Después de la cena se me ocurrió que en vez de echar por tierra los planes, el accidente solucionaba todas las dificultades. Debo de haber andado tres millas por el cuarto de estar, preguntándome si vendría aquella noche, cuando de pronto oí el timbre.

—No dispongo más que de unos minutos. Se supone que estoy en el boulevard, comprándole algo para leer. Sería capaz de ponerme a llorar. ¿Cómo es posible que nos pase una cosa así?

—Escucha, Phyllis, no te preocupes de eso. ¿Qué clase de fractura tiene? Quiero decir, ¿es grave?

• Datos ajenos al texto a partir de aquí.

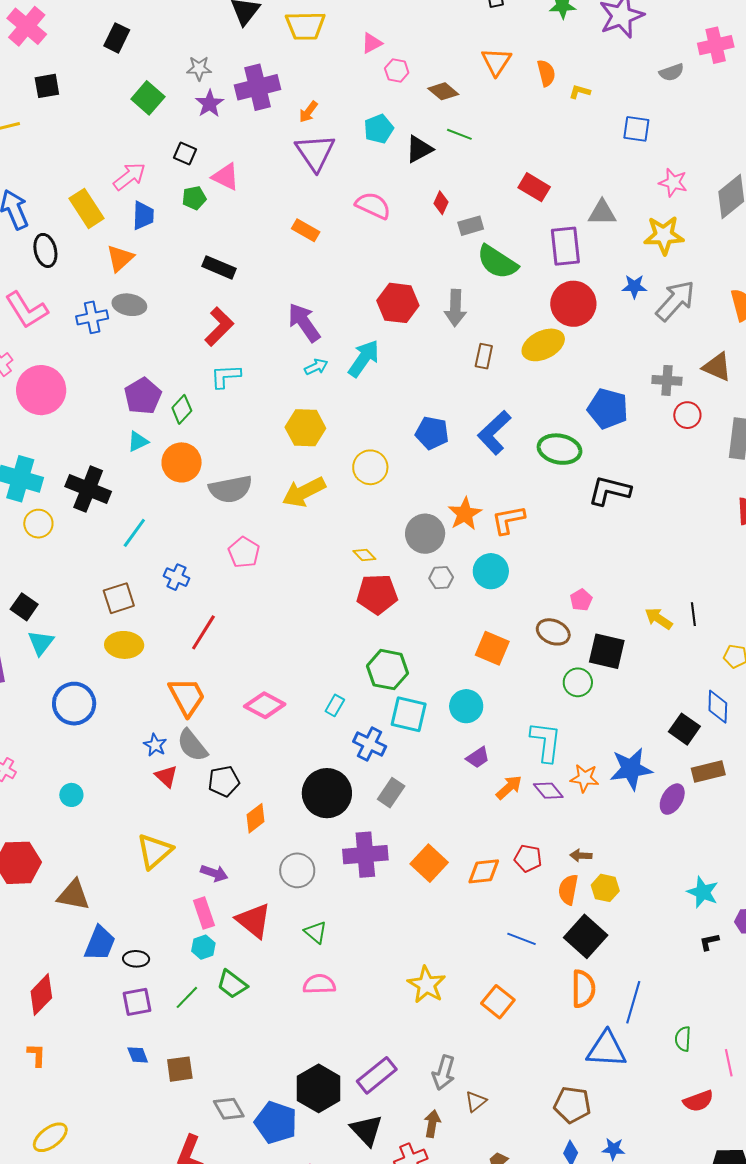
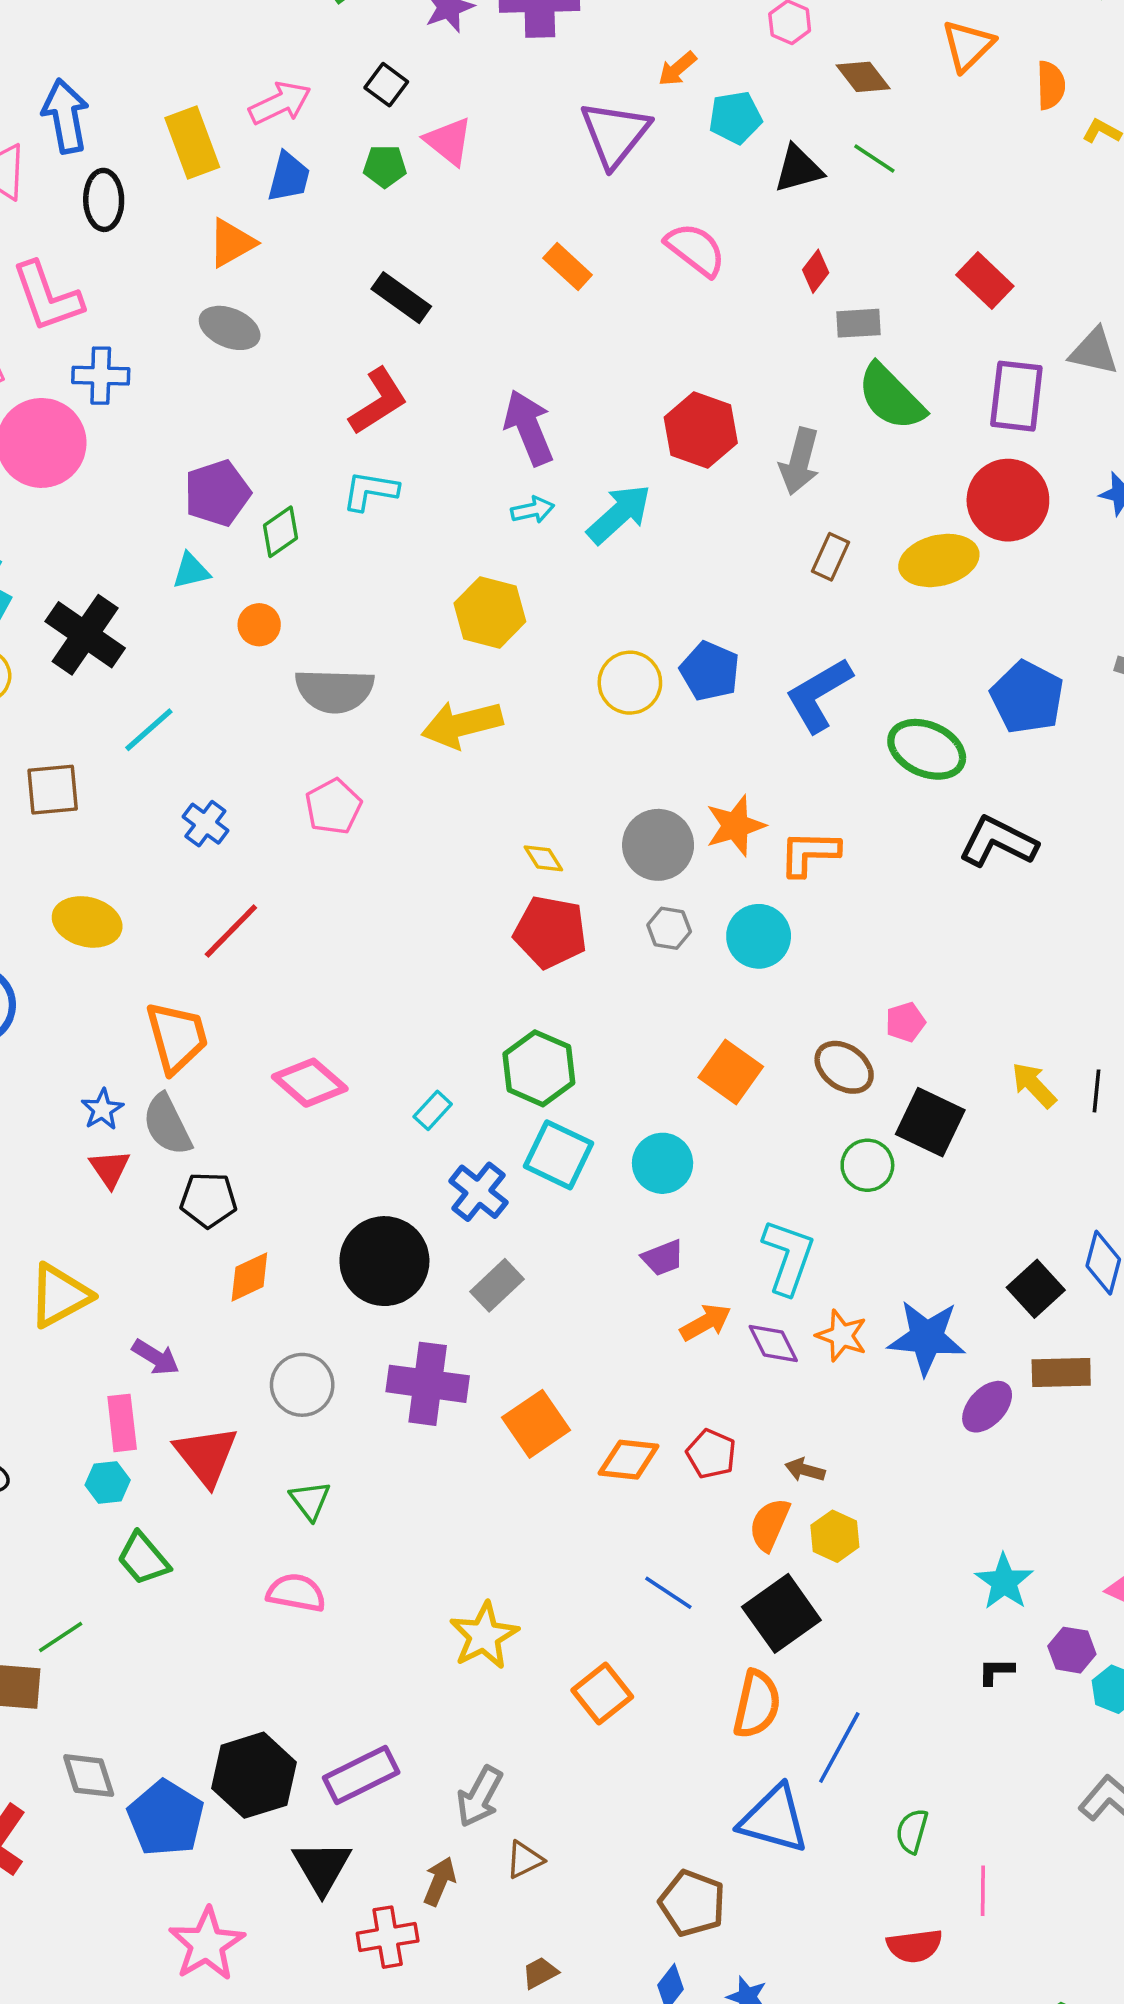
orange arrow: (308, 112) -> (677, 69), moved
blue cross: (92, 317) -> (101, 376), moved
orange circle: (182, 462) -> (259, 625), size x0.6
yellow circle: (370, 467) -> (630, 683), moved
brown square: (119, 598) -> (53, 790), moved
green line: (187, 997) -> (61, 1637), moved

—Cerca del tobillo. No, no es grave.

—¿Tiene poleas?

—No, le han puesto un peso, que se lo van a quitar dentro de una semana. Pero no va a poder andar. Tendrá que tener la pierna enyesada durante largo tiempo.

—Podrá andar.

—¿Te parece?

—Si tú lo levantas.

—¿Qué quieres decir, Walter?

—Con muletas podrá sostenerse, si tú lo ayudas a levantarse. Y con el pie enyesado, no podrá conducir el coche. Tendrá que ir en tren. Eso, Phyllis, es lo que hemos estado deseando.

—¿Te parece?

—Pero aún hay más. Ya te dije que sube al tren y no sube. Muy bien, pues. Tenemos que resolver el problema de la identificación, ¿no es así? Con esas muletas y ese pie enyesado, no es posible buscar una identificación más perfecta. Oh, sí, yo te lo aseguro. Si logras sacarlo de la cama, y convencerlo de que tiene que hacer el viaje a toda costa, como una especie de vacación después de todo lo que ha sufrido, estamos salvados. Presiento que así es.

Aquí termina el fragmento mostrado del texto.